* [Transcribed page contents]
· · · ·

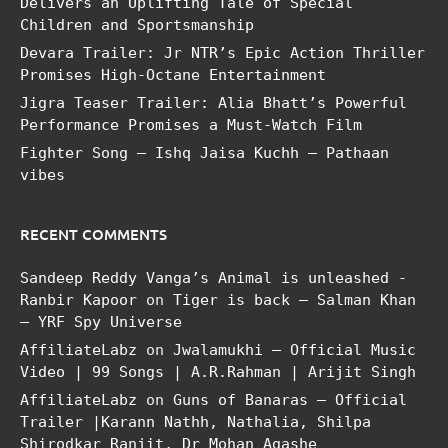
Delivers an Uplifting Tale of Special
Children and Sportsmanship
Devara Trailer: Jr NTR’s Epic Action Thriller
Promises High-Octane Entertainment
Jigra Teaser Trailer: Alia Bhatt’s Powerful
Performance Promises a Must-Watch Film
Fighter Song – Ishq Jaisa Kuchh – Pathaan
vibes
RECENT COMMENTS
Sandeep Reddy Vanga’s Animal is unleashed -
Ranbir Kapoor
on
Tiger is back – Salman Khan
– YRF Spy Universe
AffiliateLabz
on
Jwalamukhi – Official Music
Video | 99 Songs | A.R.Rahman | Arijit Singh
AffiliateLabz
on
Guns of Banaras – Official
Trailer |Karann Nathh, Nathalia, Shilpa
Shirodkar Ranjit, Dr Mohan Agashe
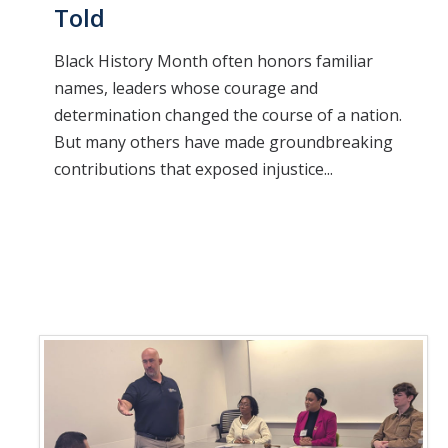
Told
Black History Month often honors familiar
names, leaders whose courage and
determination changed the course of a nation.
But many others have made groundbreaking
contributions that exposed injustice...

· · · ·

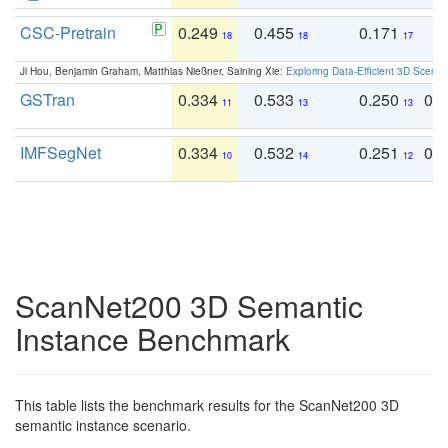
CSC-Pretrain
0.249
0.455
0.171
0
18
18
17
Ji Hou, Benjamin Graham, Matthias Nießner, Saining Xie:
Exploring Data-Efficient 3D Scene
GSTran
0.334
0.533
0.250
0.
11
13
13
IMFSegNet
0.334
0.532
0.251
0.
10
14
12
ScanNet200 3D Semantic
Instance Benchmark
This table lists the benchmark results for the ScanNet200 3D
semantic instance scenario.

· · · ·

Starting at the line above that holds "RECENT COMMENTS", return each line up to and including the one that holds "contributions that exposed injustice...", exactly as written, minus any pictures.

RECENT COMMENTS
Sandeep Reddy Vanga’s Animal is unleashed -
Ranbir Kapoor
on
Tiger is back – Salman Khan
– YRF Spy Universe
AffiliateLabz
on
Jwalamukhi – Official Music
Video | 99 Songs | A.R.Rahman | Arijit Singh
AffiliateLabz
on
Guns of Banaras – Official
Trailer |Karann Nathh, Nathalia, Shilpa
Shirodkar Ranjit, Dr Mohan Agashe
Told
Black History Month often honors familiar
names, leaders whose courage and
determination changed the course of a nation.
But many others have made groundbreaking
contributions that exposed injustice...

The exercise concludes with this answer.